**Problem details:** Please copy out every line in the records below that includes the word "LOVE".

(Saved data entries)
=== Begin Enclosure ===

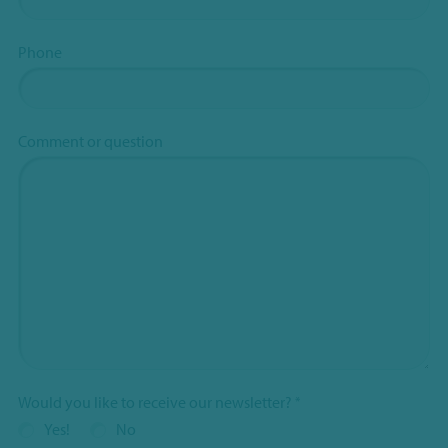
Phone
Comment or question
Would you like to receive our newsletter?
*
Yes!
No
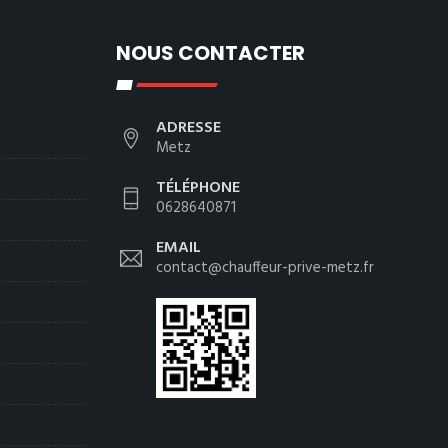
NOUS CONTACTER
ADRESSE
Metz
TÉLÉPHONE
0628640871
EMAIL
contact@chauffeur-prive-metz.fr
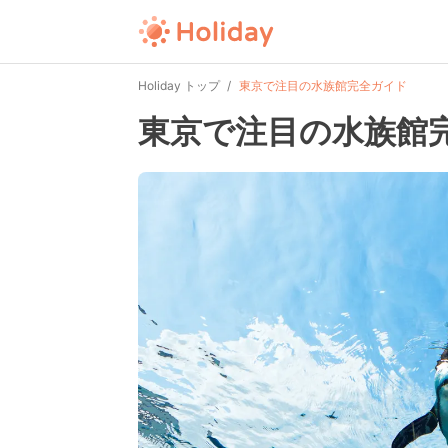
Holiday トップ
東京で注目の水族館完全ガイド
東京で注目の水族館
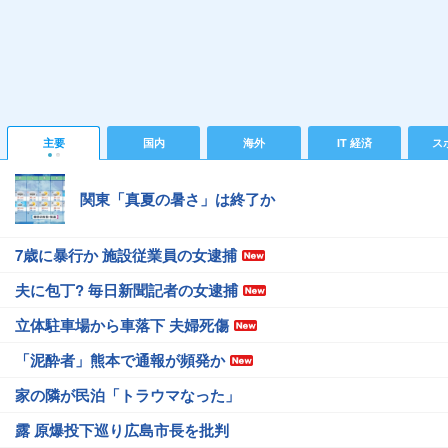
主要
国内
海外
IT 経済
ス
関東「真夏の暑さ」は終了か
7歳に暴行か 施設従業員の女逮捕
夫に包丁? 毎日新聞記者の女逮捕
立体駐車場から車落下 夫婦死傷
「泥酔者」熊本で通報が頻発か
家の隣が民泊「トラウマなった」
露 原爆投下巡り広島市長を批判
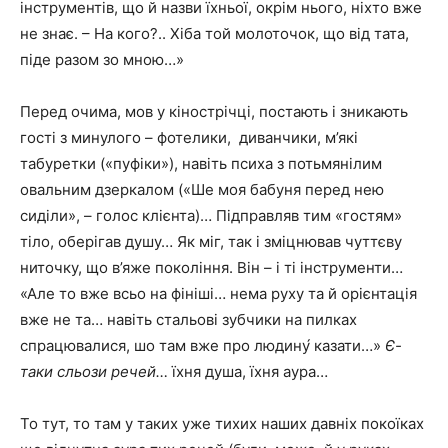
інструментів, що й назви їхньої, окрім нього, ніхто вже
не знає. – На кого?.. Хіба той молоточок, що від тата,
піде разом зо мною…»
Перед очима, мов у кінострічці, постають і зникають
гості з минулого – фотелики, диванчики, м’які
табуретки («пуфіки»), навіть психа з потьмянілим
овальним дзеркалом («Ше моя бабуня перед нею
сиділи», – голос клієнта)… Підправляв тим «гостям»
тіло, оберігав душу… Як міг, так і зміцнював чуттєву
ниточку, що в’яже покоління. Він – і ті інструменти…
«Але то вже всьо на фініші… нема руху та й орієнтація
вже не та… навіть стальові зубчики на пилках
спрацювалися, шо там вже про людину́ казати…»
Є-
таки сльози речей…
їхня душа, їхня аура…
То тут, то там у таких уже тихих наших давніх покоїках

=== End Enclosure ===
=== Begin Enclosure ===

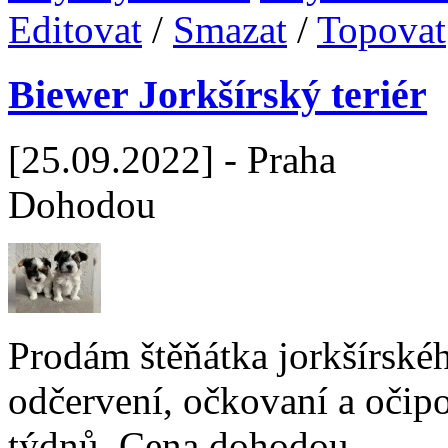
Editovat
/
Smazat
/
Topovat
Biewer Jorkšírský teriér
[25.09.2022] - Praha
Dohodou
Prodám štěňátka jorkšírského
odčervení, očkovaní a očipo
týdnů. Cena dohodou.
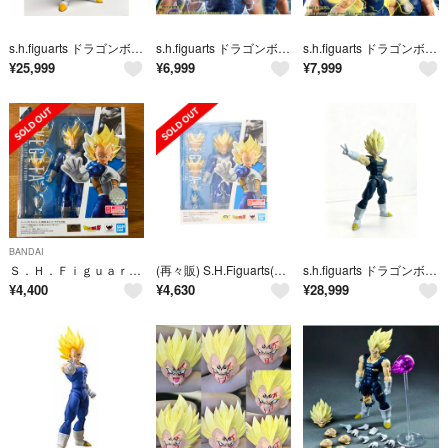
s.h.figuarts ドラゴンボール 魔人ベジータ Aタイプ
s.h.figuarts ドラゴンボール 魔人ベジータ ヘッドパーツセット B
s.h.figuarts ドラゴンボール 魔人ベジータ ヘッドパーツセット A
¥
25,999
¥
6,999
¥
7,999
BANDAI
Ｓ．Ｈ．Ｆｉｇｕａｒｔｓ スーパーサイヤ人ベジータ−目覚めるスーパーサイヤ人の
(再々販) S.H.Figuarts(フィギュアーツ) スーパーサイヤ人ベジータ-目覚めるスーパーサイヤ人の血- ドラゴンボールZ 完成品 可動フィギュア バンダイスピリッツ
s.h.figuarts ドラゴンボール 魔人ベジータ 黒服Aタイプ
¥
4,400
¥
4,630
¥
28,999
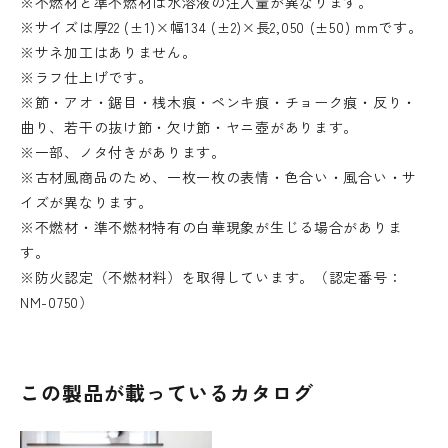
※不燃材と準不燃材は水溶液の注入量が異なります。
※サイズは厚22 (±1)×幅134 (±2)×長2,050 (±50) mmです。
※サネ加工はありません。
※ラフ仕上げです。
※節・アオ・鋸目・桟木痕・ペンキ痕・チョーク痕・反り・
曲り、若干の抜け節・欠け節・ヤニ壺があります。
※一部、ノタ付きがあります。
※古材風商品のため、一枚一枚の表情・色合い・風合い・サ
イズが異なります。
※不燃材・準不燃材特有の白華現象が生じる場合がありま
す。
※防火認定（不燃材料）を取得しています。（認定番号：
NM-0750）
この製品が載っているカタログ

=== End Enclosure ===
=== Begin Enclosure ===

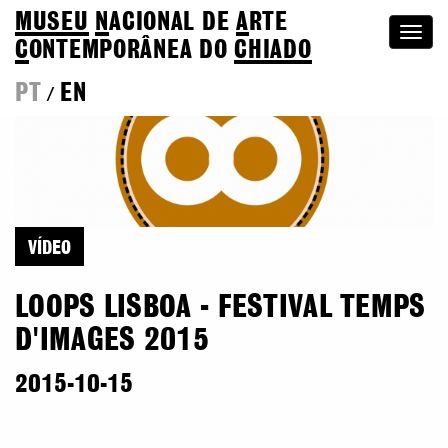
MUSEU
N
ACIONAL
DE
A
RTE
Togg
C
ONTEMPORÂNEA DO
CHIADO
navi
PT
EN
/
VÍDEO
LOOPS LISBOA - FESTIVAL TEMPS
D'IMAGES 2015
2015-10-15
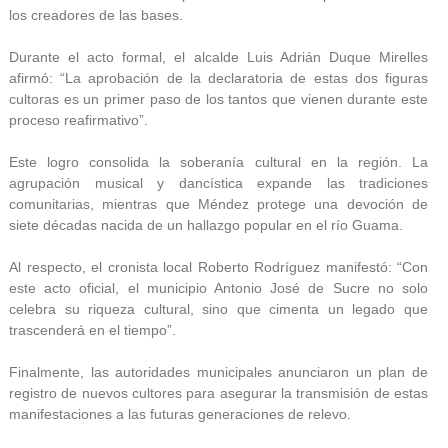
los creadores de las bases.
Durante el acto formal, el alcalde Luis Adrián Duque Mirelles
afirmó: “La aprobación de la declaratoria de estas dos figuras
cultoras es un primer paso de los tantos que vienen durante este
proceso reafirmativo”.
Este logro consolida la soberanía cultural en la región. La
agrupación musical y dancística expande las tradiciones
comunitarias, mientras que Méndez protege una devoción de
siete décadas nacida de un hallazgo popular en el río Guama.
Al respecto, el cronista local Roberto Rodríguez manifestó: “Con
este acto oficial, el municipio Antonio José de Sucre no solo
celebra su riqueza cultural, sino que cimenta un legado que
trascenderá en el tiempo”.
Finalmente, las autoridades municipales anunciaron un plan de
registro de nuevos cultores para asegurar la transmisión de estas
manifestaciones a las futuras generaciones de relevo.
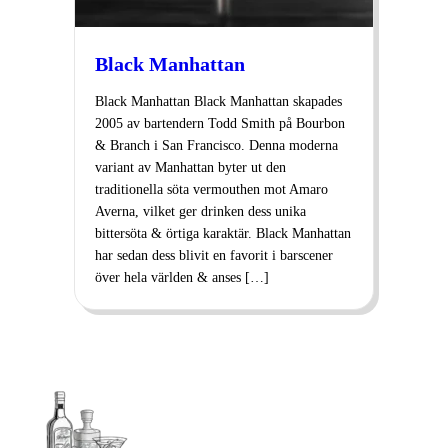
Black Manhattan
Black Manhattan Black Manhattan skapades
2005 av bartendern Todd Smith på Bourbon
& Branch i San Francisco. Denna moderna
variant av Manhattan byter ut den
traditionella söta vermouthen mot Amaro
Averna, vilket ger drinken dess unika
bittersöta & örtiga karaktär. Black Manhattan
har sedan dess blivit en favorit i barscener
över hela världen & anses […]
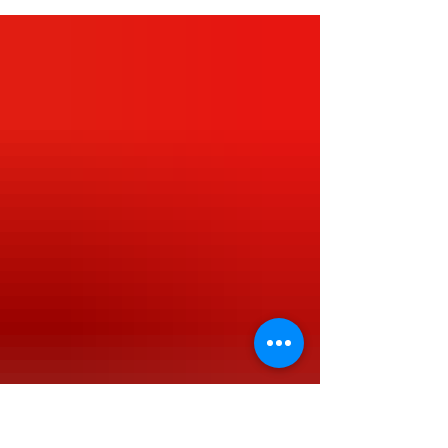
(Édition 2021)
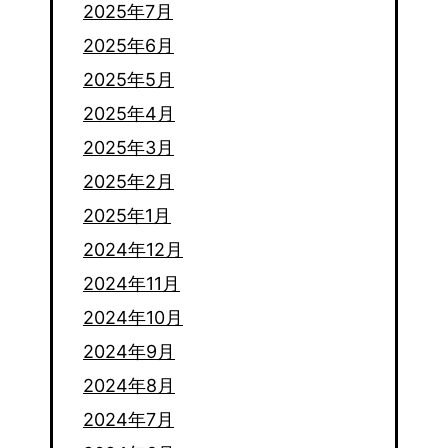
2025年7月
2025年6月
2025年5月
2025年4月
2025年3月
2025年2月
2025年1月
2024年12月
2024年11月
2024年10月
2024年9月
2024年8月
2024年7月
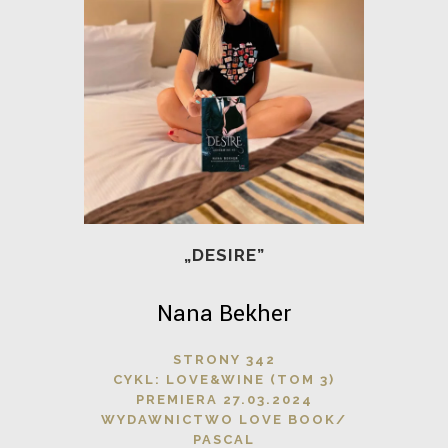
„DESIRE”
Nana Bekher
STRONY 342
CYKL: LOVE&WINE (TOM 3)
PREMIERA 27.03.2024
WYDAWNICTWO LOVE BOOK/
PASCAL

=== End Enclosure ===

**Written response:**
CYKL: LOVE&WINE (TOM 3)
WYDAWNICTWO LOVE BOOK/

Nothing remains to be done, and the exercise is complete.